Colossians 3:1-4, one of my favorite bits of scripture, says,
Since, then, you have been raised with Christ, set your hearts on things above, where Christ is, seated at the right hand of God. Set your minds on things above, not on earthly things. For you died, and your life is now hidden with Christ in God. When Christ, who is your life, appears, then you also will appear with him in glory. (NIV)
Because the truth is, all this suffering will one day (very soon) be but a distant memory. It will be eclipsed in the glorious presence of God as we, His followers, are swept up into eternity.
Like a woman giving birth, the unbearable pain of labor is forgotten almost as soon as the child is born. It’s replaced by new life, hope, triumph, joy and a chest-bursting feeling of love and gratitude.
In John 16:20-22 Jesus says,
Very truly I tell you, you will weep and mourn while the world rejoices. You will grieve, but your grief will turn to joy. A woman giving birth to a child has pain because her time has come; but when her baby is born she forgets the anguish because of her joy that a child is born into the world. So with you: Now is your time of grief, but I will see you again and you will rejoice, and no one will take away your joy. (NLT)
Without suffering, unfortunately, we get cozy with our life on earth –our sufficiency. Our sin. Our status quo.
Suffering, however, turns us inside-out before God. It sets our eyes and hope on eternity and teaches us to cry out to, and long for, a right-side-up reality.
The eternal reality.
Evil and suffering are not of God. And while we must feel the weight of these results of sin, they will not have the last word.
God is still good. As we endure hardships and suffer in this world, we store up treasures in eternity that far outweigh them all.

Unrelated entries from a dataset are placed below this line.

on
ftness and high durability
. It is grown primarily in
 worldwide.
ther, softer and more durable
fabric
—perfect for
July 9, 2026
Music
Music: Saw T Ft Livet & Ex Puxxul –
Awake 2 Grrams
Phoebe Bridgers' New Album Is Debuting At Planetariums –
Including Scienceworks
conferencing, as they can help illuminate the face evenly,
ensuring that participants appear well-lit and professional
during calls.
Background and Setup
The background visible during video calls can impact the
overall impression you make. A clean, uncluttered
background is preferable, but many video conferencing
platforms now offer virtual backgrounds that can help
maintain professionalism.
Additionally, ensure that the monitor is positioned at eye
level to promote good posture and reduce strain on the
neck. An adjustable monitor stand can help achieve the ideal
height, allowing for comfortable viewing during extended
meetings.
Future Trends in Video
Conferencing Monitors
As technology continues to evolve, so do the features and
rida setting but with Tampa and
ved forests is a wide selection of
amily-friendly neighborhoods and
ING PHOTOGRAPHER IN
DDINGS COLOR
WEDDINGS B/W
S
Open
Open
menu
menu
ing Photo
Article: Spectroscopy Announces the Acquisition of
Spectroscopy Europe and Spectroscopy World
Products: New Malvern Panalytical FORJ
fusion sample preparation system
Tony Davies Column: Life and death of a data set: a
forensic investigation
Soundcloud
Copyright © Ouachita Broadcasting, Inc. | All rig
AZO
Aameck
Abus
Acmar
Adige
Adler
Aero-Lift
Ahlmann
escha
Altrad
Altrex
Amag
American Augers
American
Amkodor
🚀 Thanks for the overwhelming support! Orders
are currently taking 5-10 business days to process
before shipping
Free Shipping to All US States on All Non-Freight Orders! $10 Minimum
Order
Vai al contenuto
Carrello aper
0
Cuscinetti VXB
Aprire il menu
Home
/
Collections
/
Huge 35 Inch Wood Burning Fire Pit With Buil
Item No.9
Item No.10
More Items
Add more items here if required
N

As 2 Corinthians 4:16-18 puts it,
Therefore we do not lose heart. Though outwardly we are wasting away, yet inwardly we are being renewed day by day. For our light and momentary troubles are achieving for us an eternal glory that far outweighs them all. So we fix our eyes not on what is seen, but on what is unseen, since what is seen is temporary, but what is unseen is eternal. (NIV)
If we believe God for the unseen future we call eternity, we will be renewed inwardly, day by day. And if we’re not okay with this equation, we’ve got business to do with Him. That’s our folly and an reflection of ultimate distrust in what He says is true.
In Revelation 21:1-4 John describes our eternal reality like this:
Then I saw “a new heaven and a new earth,” for the first heaven and the first earth had passed away, and there was no longer any sea. I saw the Holy City, the new Jerusalem, coming down out of heaven from God, prepared as a bride beautifully dressed for her husband. And I heard a loud voice from the throne saying, “Look! God’s dwelling place is now among the people, and he will dwell with them. They will be his people, and God himself will be with them and be their God. ‘He will wipe every tear from their eyes. There will be no more death or mourning or crying or pain, for the old order of things has passed away.” (NIV)
If you are struggling with the reality of suffering today, as I so often have, let me encourage you to shift your eyes to eternity. See through the lens of a God who’s bigger than we know and utterly good and trustworthy.
How are you processing suffering these days?